Depuis des décennies, on demande aux RH d’être « stratégiques ». Conférences, certifications et consultants n’ont cessé de répéter ce mantra. Dans la pratique, cependant, « stratégique » a trop souvent signifié que les RH devaient adopter le vocabulaire des affaires sans réellement produire de résultats tangibles. Les dirigeants approuvaient les stratégies RH présentées, sans pour autant prendre de décisions reflétant la valeur réelle des talents et des compétences.
Dans le premier article de cette série, je présentais l’idée de Dave Ulrich selon laquelle les RH doivent sortir de leur réflexion interne pour adopter une perspective externe, en déplaçant leur focus des programmes internes vers la création de valeur pour l’organisation et ses parties prenantes. Dave Ulrich, souvent considéré comme l’architecte du rôle de HRBP (partenaire stratégique RH), a récemment revisité ce rôle et mis en lumière son évolution constante : les enjeux liés aux personnes et à l’organisation sont devenus cruciaux pour le succès des entreprises ; l’efficacité des RH se mesure désormais à la valeur qu’elles génèrent pour les parties prenantes, et non plus seulement à la performance de leurs processus ; et, surtout, l’attention se déplace du « capital humain » vers les « capacités humaines ».

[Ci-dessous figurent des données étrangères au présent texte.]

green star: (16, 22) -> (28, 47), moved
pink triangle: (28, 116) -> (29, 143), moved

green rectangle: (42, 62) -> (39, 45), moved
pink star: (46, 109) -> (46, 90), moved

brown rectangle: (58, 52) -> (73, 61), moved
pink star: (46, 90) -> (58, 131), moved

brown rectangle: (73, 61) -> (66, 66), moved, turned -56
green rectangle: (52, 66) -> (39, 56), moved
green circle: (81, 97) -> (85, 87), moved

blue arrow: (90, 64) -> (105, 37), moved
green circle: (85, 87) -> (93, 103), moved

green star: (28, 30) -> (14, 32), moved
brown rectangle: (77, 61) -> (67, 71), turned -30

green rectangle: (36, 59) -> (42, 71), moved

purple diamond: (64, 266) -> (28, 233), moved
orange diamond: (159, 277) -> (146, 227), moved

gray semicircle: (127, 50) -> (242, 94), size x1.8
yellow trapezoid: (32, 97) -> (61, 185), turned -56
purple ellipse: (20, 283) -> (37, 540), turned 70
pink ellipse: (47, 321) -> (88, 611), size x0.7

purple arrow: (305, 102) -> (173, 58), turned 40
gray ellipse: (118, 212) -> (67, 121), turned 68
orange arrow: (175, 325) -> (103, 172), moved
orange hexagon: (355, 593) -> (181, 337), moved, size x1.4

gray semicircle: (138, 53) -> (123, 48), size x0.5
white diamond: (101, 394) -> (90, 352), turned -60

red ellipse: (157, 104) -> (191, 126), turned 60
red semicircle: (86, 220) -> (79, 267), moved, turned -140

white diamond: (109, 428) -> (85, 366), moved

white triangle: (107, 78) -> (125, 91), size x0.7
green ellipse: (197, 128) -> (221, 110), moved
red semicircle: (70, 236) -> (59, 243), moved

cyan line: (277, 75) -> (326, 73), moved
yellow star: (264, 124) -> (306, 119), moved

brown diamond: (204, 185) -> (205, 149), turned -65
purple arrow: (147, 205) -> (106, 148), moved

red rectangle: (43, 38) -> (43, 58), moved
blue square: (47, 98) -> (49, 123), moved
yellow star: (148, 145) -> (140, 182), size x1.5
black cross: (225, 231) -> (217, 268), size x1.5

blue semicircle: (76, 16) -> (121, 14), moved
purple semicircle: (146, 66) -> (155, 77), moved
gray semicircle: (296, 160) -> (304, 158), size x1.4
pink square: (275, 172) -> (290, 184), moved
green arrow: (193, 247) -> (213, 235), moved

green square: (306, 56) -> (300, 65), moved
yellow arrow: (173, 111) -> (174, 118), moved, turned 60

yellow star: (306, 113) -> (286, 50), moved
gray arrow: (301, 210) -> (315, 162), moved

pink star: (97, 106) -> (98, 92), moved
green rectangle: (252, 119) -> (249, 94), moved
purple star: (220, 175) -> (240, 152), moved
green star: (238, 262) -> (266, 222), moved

Ce changement est fondamental. Il redéfinit le rôle des RH, qui ne se limite plus au développement des compétences individuelles, mais consiste à bâtir des capacités collectives capables de soutenir l’avantage concurrentiel et de créer de la valeur sur le long terme.
Cet article s’inscrit dans cette perspective. Si la régénération permet d’élargir la vision des RH, le prochain saut réside dans la profondeur : développer une polyvalence stratégique, c’est-à-dire la capacité à gérer les paradoxes sans se laisser déstabiliser et à générer de la valeur en équilibrant ces tensions.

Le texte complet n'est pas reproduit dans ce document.